Pendant les premiers 90 jours, ce qui prit le plus de mon temps, fut certainement la planification du déploiement d'un régiment de transmission de l'armée indienne. Étant le seul militaire au sein de la section CITS (Communications Information Technology Section), j'ai donc planifié le déploiement des 264 signaleurs indiens, à travers le Soudan. J'ai donc fait la liaison avec le commandant du régiment, en Inde et les autorités des NU, tant a Khartoum qu'a New York. Cette partie de mon travail fut passionnante, si ce n'est que par le simple fait que toutes les heures de travail consacrées, se traduisirent finalement par l'arrivée sans anicroches du contingent indien.

Lorsque enfin le régiment est arrivé sur le terrain, on m'a totalement intégré à cette unité. Ce fut sans doute la meilleure expérience professionnelle de ma carrière. Au sein du régiment, j'ai hérité du rôle de responsable de la cellule de planification de l'unité, c'est-à-dire le groupe de personne qui planifient les opérations futures a moyen et long terme.

Dans ce rôle, j'ai pu participer activement à l'implantation d'un logiciel de poursuite automatique des véhicules. Grâce à ce système, les GPS fixés sur les véhicules des observateurs militaires, transmettaient automatiquement leur position, via la radio HF, aux quartiers généraux des secteurs. Dans la salle radio, un ordinateur avec une carte digitale montre donc en temps réel, la position des véhicules a travers le Sud-Soudan. Il va s'en dire que ceci c'est révélé un outil fort efficace. On a qu'a penser que des centaines de milliers de mines sont encore actives dans le pays, il est donc fort important de contrôler le mouvement de nos véhicules a travers le pays.

Travailler avec l'armée indienne fut une expérience fantastique. L'armée indienne compte environ 1.3 millions de soldats et le corps des signaleurs a lui seul, en compte 60 000, soit autant que la totalité des Forces armées canadiennes! L'Inde a sélectionné les meilleurs soldats et officiers pour se déployer au Soudan. Leur professionnalisme a toujours été très impressionnant. La plupart des soldats et tous les officiers avaient l'expérience des opérations de combat au Cachemire, sur la ligne de séparation ainsi que des opérations anti-terroristes (counter-insurgency) dans les montagnes. Ce régiment a même déployé le poste de retransmission radio le plus élevé du monde, a une altitude de 7 200 mètres, dans l'Himalaya! Mon officier commandant m'a aussi raconté que de sa classe de 400 élèves, ayant gradué de l'académie militaire, environ 12% étaient morts au combat, depuis les 20 dernières années. Ceci a de quoi faire réfléchir.
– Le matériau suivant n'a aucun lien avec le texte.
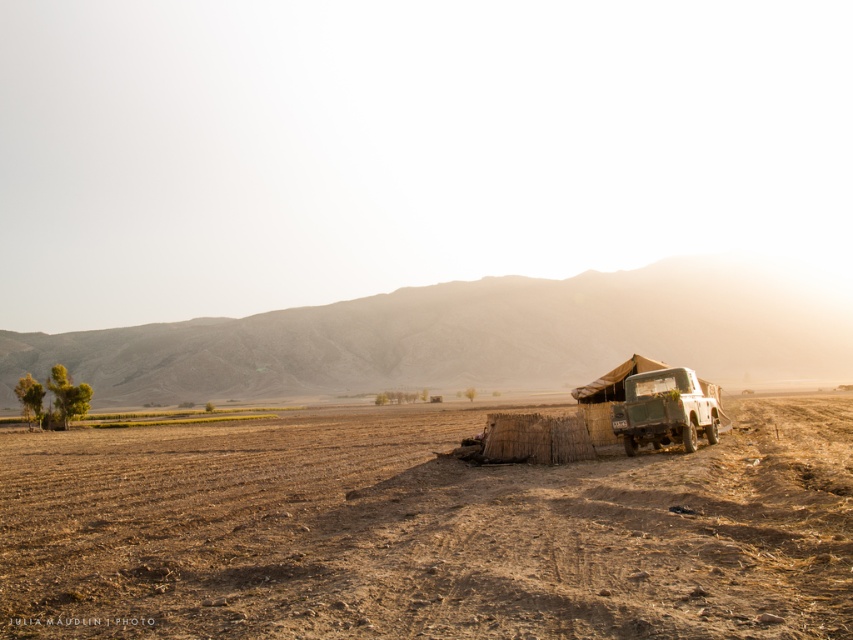 Does brown dirt field at center have a lesser height compared to matte green jeep at right?

No.

How much distance is there between brown dirt field at center and matte green jeep at right?

They are 11.82 meters apart.

Who is more distant from viewer, (253,492) or (631,412)?

Positioned behind is point (631,412).

Where is `brown dirt field at center`? The image size is (853, 640). brown dirt field at center is located at coordinates (425, 531). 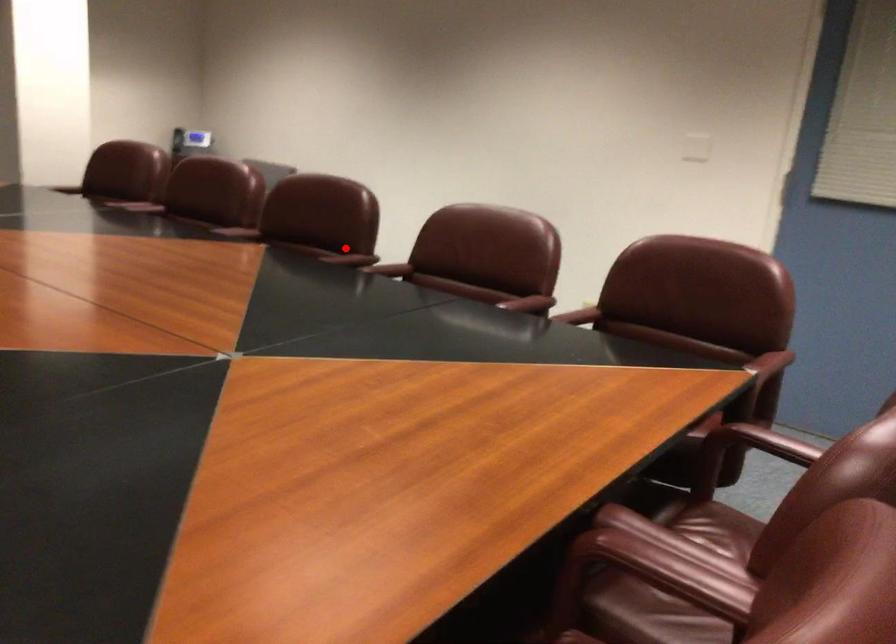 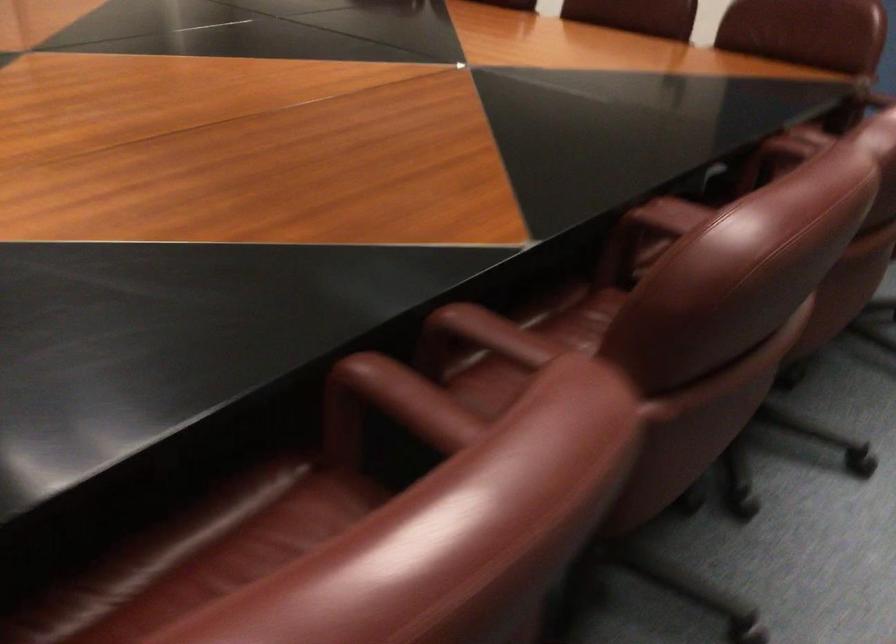 The point at the highlighted location is marked in the first image. Where is the corresponding point in the second image?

Le commandant de l'unité m'a rapidement et totalement accepté comme l'un de ses propre officiers. J'ai pu donc profiter des avantages du corps des officiers en Inde. Disons que les Indiens sont probablement encore plus « British » que les Anglais eux-mêmes! A chaque jour à 16h00, un soldat venait nous servir le thé! Les officiers ont encore aussi leur estafette personnelle qui fait les courses, va chercher les cafés, fait les photocopies et remballe même les ordinateurs portables des officiers à la fin de la journée. Je dois dire cette expérience est un peu déstabilisante pour un occidentaux habitué a notre société égalitaire. L'armée indienne fonctionne encore intensément selon le système des castes.

Bien que la mission des NU au Soudan ait connu quelques ratés au départ et n'a pas encore atteint sa vitesse de croisière, mon expérience au sein d'une unité de transmission de l'armée indienne fut des plus enrichissante. Pareille opportunité ne se représentera probablement pas se sitôt. Mon expérience au Sud-Soudan me laisse croire que la paix est possible entre les 2 partis qui sont épuisés par 20 ans de guerre. Je crois que la mission de l'Union africaine au Darfour sera, a moyen terme, intégrée a la mission des Nations-Unies au Soudan. Il sera alors intéressant d'observer la réaction des pays occidentaux et de voir s'ils auront finalement la volonté d'envoyer leurs troupes mettre fin aux violences quotidiennes. Un dossier a suivre.

Un commentaire à « Fin de mission au Soudan »

  1. Marie
    13 novembre 2005 | 12:26

    Votre texte est le seul que j'ai pu dénicher pour enfin savoir un peu de la vie que mon frère doit mener là-bas depuis le début d'octobre, envoyé dans l'Op Safari. Merci.